»Mir«, sagte Crassus. »Der frühere Besitzer ist in Schwierigkeiten geraten, und ich konnte es zu einem hervorragenden Preis erwerben.«
Julius wusste, dass der Besitzer einer derjenigen gewesen sein musste, die unter dem Handelsmonopol zu leiden gehabt hatten, das Crassus’ Teil ihrer ursprünglichen Abmachung gewesen war. Interessanterweise hatte der alte Mann das Abkommen nicht verlängern lassen; andererseits bot ihm die Provinz, die Pompeius ihm angeboten hatte, mehr als genug Beschäftigung. Julius hoffte, dass Crassus klug genug war, seinen Sohn die Entscheidungen treffen zu lassen. Obwohl er den alten Senator mochte, war der Mann alles andere als ein Heerführer, wohingegen sein Sohn durchaus das Zeug dazu hatte.

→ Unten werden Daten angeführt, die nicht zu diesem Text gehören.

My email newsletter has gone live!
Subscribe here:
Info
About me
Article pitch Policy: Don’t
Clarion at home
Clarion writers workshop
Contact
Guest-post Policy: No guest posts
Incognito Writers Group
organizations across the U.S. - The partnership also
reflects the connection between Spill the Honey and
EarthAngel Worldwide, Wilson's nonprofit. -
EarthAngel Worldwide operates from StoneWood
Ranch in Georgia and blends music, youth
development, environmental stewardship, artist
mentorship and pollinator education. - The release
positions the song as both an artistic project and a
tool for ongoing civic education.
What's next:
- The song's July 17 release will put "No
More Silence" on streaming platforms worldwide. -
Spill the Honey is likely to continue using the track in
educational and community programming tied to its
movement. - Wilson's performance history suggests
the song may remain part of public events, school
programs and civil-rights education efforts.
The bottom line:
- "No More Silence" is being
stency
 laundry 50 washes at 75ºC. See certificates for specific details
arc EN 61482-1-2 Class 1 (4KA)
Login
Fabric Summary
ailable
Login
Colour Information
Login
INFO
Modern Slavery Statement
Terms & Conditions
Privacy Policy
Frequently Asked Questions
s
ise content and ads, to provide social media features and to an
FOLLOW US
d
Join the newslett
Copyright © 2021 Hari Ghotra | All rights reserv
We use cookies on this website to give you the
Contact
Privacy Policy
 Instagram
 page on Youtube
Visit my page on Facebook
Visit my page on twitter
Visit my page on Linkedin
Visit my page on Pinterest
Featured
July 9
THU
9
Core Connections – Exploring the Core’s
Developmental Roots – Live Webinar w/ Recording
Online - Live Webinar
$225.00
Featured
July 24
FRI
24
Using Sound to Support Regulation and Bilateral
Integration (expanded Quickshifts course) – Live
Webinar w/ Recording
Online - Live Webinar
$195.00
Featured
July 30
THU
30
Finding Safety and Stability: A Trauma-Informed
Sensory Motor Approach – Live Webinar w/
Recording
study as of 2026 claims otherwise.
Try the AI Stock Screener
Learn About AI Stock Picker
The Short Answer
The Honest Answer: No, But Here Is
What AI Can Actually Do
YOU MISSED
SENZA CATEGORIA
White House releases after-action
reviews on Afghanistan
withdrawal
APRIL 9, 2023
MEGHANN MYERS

»Hier hinein, Julius«, sagte Crassus und übergab ihm die Lampe.
Julius bemerkte eine kindliche Freude in Crassus faltigen Zügen, die ihn verblüffte. Er öffnete die Tür und schloss sie dann wieder gegen die hinter ihm liegende Dunkelheit.
Servilia hatte noch nie schöner ausgesehen. Julius erstarrte, als er sie erblickte, dann suchte er fahrig nach etwas, woran er die Lampe aufhängen konnte, eine einfache Handlung, die ihm mit einem Mal sehr schwierig erschien.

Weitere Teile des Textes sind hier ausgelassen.